- EXERCISE GOAL
Set the entries below down again, please. Match them exactly.

- INPUT MATERIAL
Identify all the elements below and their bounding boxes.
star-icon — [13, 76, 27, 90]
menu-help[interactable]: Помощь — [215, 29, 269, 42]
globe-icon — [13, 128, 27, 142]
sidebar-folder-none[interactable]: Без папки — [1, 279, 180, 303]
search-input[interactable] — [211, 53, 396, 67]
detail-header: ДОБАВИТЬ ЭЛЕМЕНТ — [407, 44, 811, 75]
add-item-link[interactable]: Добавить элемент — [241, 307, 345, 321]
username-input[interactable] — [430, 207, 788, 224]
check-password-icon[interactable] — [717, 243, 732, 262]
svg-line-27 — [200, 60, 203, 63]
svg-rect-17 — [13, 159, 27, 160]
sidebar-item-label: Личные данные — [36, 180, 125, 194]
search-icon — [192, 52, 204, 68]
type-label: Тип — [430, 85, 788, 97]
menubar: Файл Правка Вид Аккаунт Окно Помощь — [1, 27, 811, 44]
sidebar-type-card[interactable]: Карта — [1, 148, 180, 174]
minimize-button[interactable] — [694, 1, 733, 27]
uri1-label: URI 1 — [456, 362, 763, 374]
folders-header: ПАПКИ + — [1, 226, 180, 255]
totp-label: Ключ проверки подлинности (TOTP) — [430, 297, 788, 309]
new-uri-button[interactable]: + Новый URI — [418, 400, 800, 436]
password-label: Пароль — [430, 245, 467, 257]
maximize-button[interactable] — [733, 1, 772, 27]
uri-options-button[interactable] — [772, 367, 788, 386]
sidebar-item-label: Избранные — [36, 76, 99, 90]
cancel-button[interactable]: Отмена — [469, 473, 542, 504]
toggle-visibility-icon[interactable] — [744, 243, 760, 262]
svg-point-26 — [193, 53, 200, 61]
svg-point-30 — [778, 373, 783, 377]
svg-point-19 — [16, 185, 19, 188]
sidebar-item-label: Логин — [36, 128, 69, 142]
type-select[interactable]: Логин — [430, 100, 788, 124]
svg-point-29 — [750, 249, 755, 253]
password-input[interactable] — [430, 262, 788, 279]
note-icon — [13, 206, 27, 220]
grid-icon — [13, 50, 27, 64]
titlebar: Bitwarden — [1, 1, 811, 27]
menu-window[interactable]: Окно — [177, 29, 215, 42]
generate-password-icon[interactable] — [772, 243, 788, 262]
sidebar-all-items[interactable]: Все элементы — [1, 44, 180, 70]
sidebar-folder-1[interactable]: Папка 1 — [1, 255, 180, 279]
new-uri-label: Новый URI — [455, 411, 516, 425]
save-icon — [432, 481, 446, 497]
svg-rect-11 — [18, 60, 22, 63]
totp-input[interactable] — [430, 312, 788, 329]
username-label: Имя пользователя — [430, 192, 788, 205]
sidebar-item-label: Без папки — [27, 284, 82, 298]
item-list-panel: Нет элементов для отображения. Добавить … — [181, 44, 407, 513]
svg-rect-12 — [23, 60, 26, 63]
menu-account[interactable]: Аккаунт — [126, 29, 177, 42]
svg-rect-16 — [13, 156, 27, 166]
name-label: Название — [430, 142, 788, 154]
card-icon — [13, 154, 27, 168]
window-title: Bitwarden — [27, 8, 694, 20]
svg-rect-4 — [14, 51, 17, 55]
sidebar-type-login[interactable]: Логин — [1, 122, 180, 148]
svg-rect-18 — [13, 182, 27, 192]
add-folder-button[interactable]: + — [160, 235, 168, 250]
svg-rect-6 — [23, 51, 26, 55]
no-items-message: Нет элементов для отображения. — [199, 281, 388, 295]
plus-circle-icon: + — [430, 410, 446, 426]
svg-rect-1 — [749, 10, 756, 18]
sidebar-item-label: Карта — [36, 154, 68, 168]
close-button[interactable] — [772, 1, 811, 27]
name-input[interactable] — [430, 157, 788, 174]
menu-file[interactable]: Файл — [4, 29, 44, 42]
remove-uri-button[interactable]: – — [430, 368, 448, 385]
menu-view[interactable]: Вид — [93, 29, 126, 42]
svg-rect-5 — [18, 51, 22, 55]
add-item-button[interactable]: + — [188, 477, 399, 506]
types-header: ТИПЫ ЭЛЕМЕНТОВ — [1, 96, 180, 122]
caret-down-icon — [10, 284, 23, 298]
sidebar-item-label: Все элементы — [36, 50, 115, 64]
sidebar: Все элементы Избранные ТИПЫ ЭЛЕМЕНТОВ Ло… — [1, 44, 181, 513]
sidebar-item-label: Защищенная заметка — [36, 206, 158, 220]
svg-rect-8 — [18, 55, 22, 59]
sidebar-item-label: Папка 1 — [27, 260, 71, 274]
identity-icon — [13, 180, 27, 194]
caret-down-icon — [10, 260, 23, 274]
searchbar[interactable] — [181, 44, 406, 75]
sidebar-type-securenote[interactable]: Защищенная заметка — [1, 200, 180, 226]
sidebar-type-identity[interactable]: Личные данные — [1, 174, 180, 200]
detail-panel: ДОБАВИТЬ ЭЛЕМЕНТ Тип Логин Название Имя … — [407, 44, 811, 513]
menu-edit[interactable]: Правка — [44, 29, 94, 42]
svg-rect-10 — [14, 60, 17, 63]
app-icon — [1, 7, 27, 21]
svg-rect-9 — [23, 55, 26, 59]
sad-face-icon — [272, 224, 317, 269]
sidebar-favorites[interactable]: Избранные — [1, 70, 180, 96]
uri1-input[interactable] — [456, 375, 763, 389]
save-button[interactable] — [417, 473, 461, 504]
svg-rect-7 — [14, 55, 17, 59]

- YOUR RESPONSE
Identify all the elements below and their bounding boxes.
star-icon — [13, 76, 27, 90]
menu-help[interactable]: Помощь — [215, 29, 269, 42]
globe-icon — [13, 128, 27, 142]
sidebar-folder-none[interactable]: Без папки — [1, 279, 180, 303]
search-input[interactable] — [211, 53, 396, 67]
detail-header: ДОБАВИТЬ ЭЛЕМЕНТ — [407, 44, 811, 75]
add-item-link[interactable]: Добавить элемент — [241, 307, 345, 321]
username-input[interactable] — [430, 207, 788, 224]
check-password-icon[interactable] — [717, 243, 732, 262]
svg-line-27 — [200, 60, 203, 63]
svg-rect-17 — [13, 159, 27, 160]
sidebar-item-label: Личные данные — [36, 180, 125, 194]
search-icon — [192, 52, 204, 68]
type-label: Тип — [430, 85, 788, 97]
menubar: Файл Правка Вид Аккаунт Окно Помощь — [1, 27, 811, 44]
sidebar-type-card[interactable]: Карта — [1, 148, 180, 174]
minimize-button[interactable] — [694, 1, 733, 27]
uri1-label: URI 1 — [456, 362, 763, 374]
folders-header: ПАПКИ + — [1, 226, 180, 255]
totp-label: Ключ проверки подлинности (TOTP) — [430, 297, 788, 309]
new-uri-button[interactable]: + Новый URI — [418, 400, 800, 436]
password-label: Пароль — [430, 245, 467, 257]
maximize-button[interactable] — [733, 1, 772, 27]
uri-options-button[interactable] — [772, 367, 788, 386]
sidebar-item-label: Избранные — [36, 76, 99, 90]
cancel-button[interactable]: Отмена — [469, 473, 542, 504]
toggle-visibility-icon[interactable] — [744, 243, 760, 262]
svg-point-26 — [193, 53, 200, 61]
svg-point-30 — [778, 373, 783, 377]
svg-point-19 — [16, 185, 19, 188]
sidebar-item-label: Логин — [36, 128, 69, 142]
type-select[interactable]: Логин — [430, 100, 788, 124]
svg-point-29 — [750, 249, 755, 253]
password-input[interactable] — [430, 262, 788, 279]
note-icon — [13, 206, 27, 220]
grid-icon — [13, 50, 27, 64]
titlebar: Bitwarden — [1, 1, 811, 27]
menu-window[interactable]: Окно — [177, 29, 215, 42]
generate-password-icon[interactable] — [772, 243, 788, 262]
sidebar-all-items[interactable]: Все элементы — [1, 44, 180, 70]
sidebar-folder-1[interactable]: Папка 1 — [1, 255, 180, 279]
new-uri-label: Новый URI — [455, 411, 516, 425]
save-icon — [432, 481, 446, 497]
svg-rect-11 — [18, 60, 22, 63]
totp-input[interactable] — [430, 312, 788, 329]
username-label: Имя пользователя — [430, 192, 788, 205]
sidebar-item-label: Без папки — [27, 284, 82, 298]
item-list-panel: Нет элементов для отображения. Добавить … — [181, 44, 407, 513]
svg-rect-12 — [23, 60, 26, 63]
menu-account[interactable]: Аккаунт — [126, 29, 177, 42]
svg-rect-16 — [13, 156, 27, 166]
name-label: Название — [430, 142, 788, 154]
card-icon — [13, 154, 27, 168]
window-title: Bitwarden — [27, 8, 694, 20]
svg-rect-4 — [14, 51, 17, 55]
sidebar-type-login[interactable]: Логин — [1, 122, 180, 148]
svg-rect-18 — [13, 182, 27, 192]
add-folder-button[interactable]: + — [160, 235, 168, 250]
svg-rect-6 — [23, 51, 26, 55]
no-items-message: Нет элементов для отображения. — [199, 281, 388, 295]
plus-circle-icon: + — [430, 410, 446, 426]
svg-rect-1 — [749, 10, 756, 18]
sidebar-item-label: Карта — [36, 154, 68, 168]
close-button[interactable] — [772, 1, 811, 27]
name-input[interactable] — [430, 157, 788, 174]
menu-file[interactable]: Файл — [4, 29, 44, 42]
remove-uri-button[interactable]: – — [430, 368, 448, 385]
menu-view[interactable]: Вид — [93, 29, 126, 42]
svg-rect-5 — [18, 51, 22, 55]
add-item-button[interactable]: + — [188, 477, 399, 506]
types-header: ТИПЫ ЭЛЕМЕНТОВ — [1, 96, 180, 122]
caret-down-icon — [10, 284, 23, 298]
sidebar-item-label: Все элементы — [36, 50, 115, 64]
sidebar: Все элементы Избранные ТИПЫ ЭЛЕМЕНТОВ Ло… — [1, 44, 181, 513]
sidebar-item-label: Защищенная заметка — [36, 206, 158, 220]
svg-rect-8 — [18, 55, 22, 59]
sidebar-item-label: Папка 1 — [27, 260, 71, 274]
identity-icon — [13, 180, 27, 194]
caret-down-icon — [10, 260, 23, 274]
searchbar[interactable] — [181, 44, 406, 75]
sidebar-type-securenote[interactable]: Защищенная заметка — [1, 200, 180, 226]
sidebar-type-identity[interactable]: Личные данные — [1, 174, 180, 200]
detail-panel: ДОБАВИТЬ ЭЛЕМЕНТ Тип Логин Название Имя … — [407, 44, 811, 513]
menu-edit[interactable]: Правка — [44, 29, 94, 42]
svg-rect-10 — [14, 60, 17, 63]
app-icon — [1, 7, 27, 21]
svg-rect-9 — [23, 55, 26, 59]
sad-face-icon — [272, 224, 317, 269]
sidebar-favorites[interactable]: Избранные — [1, 70, 180, 96]
uri1-input[interactable] — [456, 375, 763, 389]
save-button[interactable] — [417, 473, 461, 504]
svg-rect-7 — [14, 55, 17, 59]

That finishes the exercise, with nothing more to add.